Secondo quanto riferito da Il Sole 24 Ore, almeno 80 degli sportelli bancomat indipendenti consentirebbero persino di comprare criptovalute, oltre che di prelevare e versare denaro contante senza alcuna limitazione. E, soprattutto, senza alcun bisogno di giustificare le operazioni effettuate all’Amministrazione finanziaria. Alcuni di questi sono situati in grandi città come Roma, Napoli, Milano, Bologna e Palermo. Altri ancora si troverebbero a Reggio Calabria e almeno altre 20 città in tutta la Penisola.
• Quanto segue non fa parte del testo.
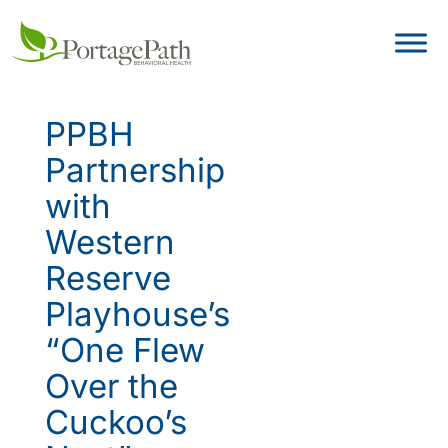
PPBH
Partnership
with
Western
Reserve
Playhouse’s
“One Flew
Over the
Cuckoo’s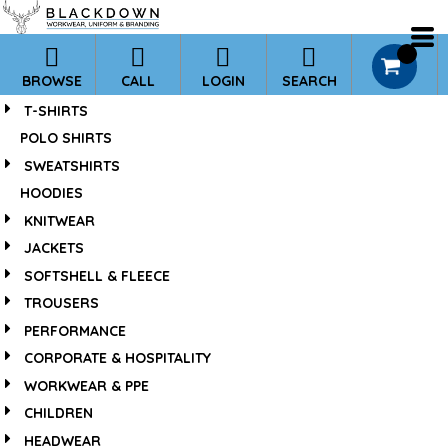
*
0
BROWSE
CALL
LOGIN
SEARCH
T-SHIRTS
POLO SHIRTS
SWEATSHIRTS
HOODIES
KNITWEAR
JACKETS
SOFTSHELL & FLEECE
TROUSERS
PERFORMANCE
CORPORATE & HOSPITALITY
WORKWEAR & PPE
CHILDREN
HEADWEAR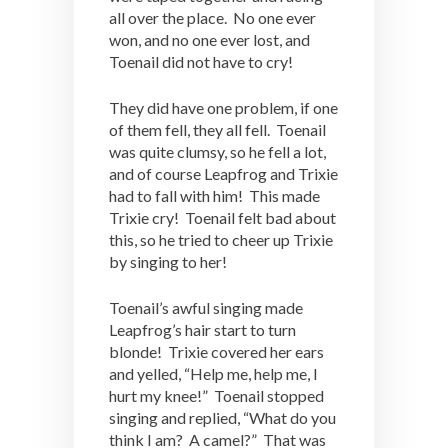
all over the place. No one ever
won, and no one ever lost, and
Toenail did not have to cry!
They did have one problem, if one
of them fell, they all fell. Toenail
was quite clumsy, so he fell a lot,
and of course Leapfrog and Trixie
had to fall with him! This made
Trixie cry! Toenail felt bad about
this, so he tried to cheer up Trixie
by singing to her!
Toenail’s awful singing made
Leapfrog’s hair start to turn
blonde! Trixie covered her ears
and yelled, “Help me, help me, I
hurt my knee!” Toenail stopped
singing and replied, “What do you
think I am? A camel?” That was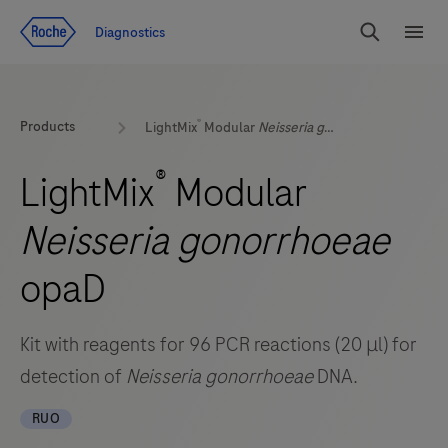
Jump To Content
Diagnostics
Search
Menu
®
Products
LightMix
Modular
Neisseria gonorrhoeae
opaD
®
LightMix
Modular
Neisseria gonorrhoeae
opaD
Kit with reagents for 96 PCR reactions (20 μl) for
detection of
Neisseria gonorrhoeae
DNA.
RUO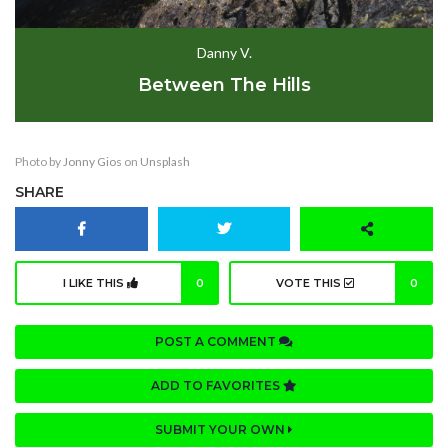
Danny V.
Between The Hills
Photo by
Jonny Gios
on
Unsplash
SHARE
I LIKE THIS
0
VOTE THIS
0
POST A COMMENT
ADD TO FAVORITES
SUBMIT YOUR OWN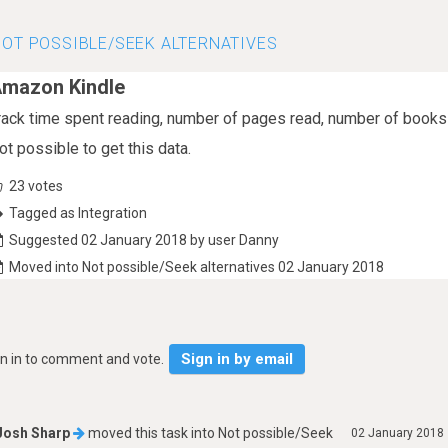
OT POSSIBLE/SEEK ALTERNATIVES
mazon Kindle
rack time spent reading, number of pages read, number of book
ot possible to get this data.
23
votes
Tagged as Integration
Suggested 02 January 2018 by user Danny
Moved into Not possible/Seek alternatives 02 January 2018
Sign in by email
gn in to comment and vote.
Josh Sharp
moved this task into
Not possible/Seek
02 January 2018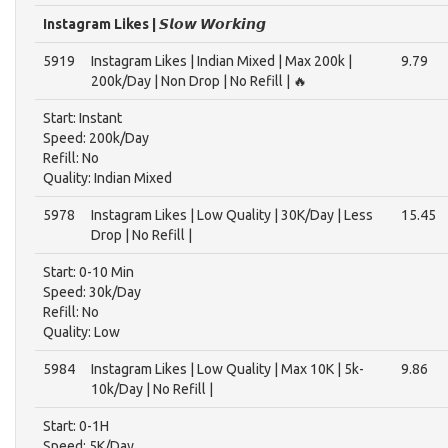
Instagram Likes | 𝙎𝙡𝙤𝙬 𝙒𝙤𝙧𝙠𝙞𝙣𝙜
5919
Instagram Likes | Indian Mixed | Max 200k |
9.79
200k/Day | Non Drop | No Refill | 🔥
Start: Instant
Speed: 200k/Day
Refill: No
Quality: Indian Mixed
5978
Instagram Likes | Low Quality | 30K/Day | Less
15.45
Drop | No Refill |
Start: 0-10 Min
Speed: 30k/Day
Refill: No
Quality: Low
5984
Instagram Likes | Low Quality | Max 10K | 5k-
9.86
10k/Day | No Refill |
Start: 0-1H
Speed: 5K/Day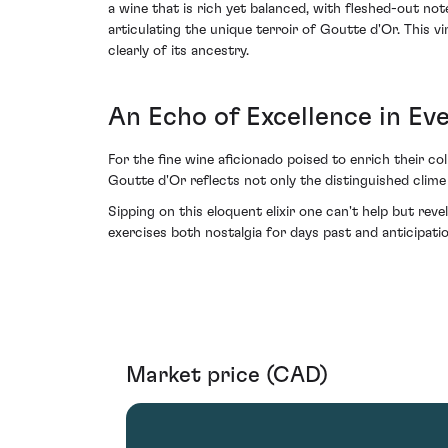
a wine that is rich yet balanced, with fleshed-out no
articulating the unique terroir of Goutte d'Or. This 
clearly of its ancestry.
An Echo of Excellence in Ev
For the fine wine aficionado poised to enrich their c
Goutte d'Or reflects not only the distinguished clime
Sipping on this eloquent elixir one can't help but rev
exercises both nostalgia for days past and anticipati
Market price (CAD)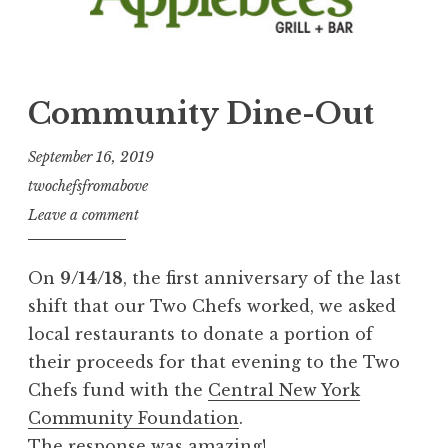
Community Dine-Out
September 16, 2019
twochefsfromabove
Leave a comment
On
9/14/18
, the first anniversary of the last
shift that our Two Chefs worked, we asked
local restaurants to donate a portion of
their proceeds for that evening to the Two
Chefs fund with the
Central New York
Community Foundation
.
The response was amazing!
In base a quanto si afferma, tali dispositivi agirebbero in virtù di una falla nella stessa normativa sull’antiriciclaggio.
Il problema centrale sarebbe la trasparenza dei servizi consentiti tramite denaro contante. Le società gestenti tali bancomat, infatti, non fanno parte del circuito bancario e, per questo, sarebbero al di fuori delle metodologie standard di monitoraggio sulle operazioni effettuate tramite gli sportelli Atm. Nello specifico, non sarebbero tenute a pratiche di chiarimento nei confronti della Banca d’Italia. Senza contare che la maggior parte degli operatori che erogano tali servizi non hanno sede in Italia ma risulterebbero registrati in Paesi offshore (con regimi fiscali più tenui) o in Stati dell’Unione europea in regime di Financial Intelligence Unit (Fiu) estremamente limitato. Il quale non sarebbe quindi equiparabile agli organismi di verifica del circuito di Bankitalia. Recenti analisi hanno riscontrato una presenza piuttosto massiccia di tali sportelli sul territorio nazionale, anche se non tanti da risultare, a ora, estremamente rilevanti.
Secondo gli analisti, tuttavia, il loro numero è destinato a crescere. Tanto che l’Unità di informazione finanziaria ha già da tempo messo in campo una collaborazione con l’Agenzia delle Dogane per favorire il tracciamento delle operazioni svolte. Il problema, più che la quantità (in Spagna ce ne sono quasi 300), sarebbe però l’operatività controversa. La quale, come spiegato anche da fonti della Direzione nazionale antimafia, favorirebbe indirettamente pratiche di riciclaggio del denaro e, addirittura, di “lavaggio” di capitali illeciti. Ipotesi che troverebbero conferma in alcune indagini giudiziarie aperte in merito, le quali avrebbero scoperto operazioni di riciclaggio di proventi da frodi informatiche e addirittura sfruttamento della prostituzione. Il tutto, per una questione di obblighi non regolamentati. Da qui, il pressing affinché una tale distribuzione figuri come “stabilimento senza succursale”, sottoposto quindi agli obblighi nazionali.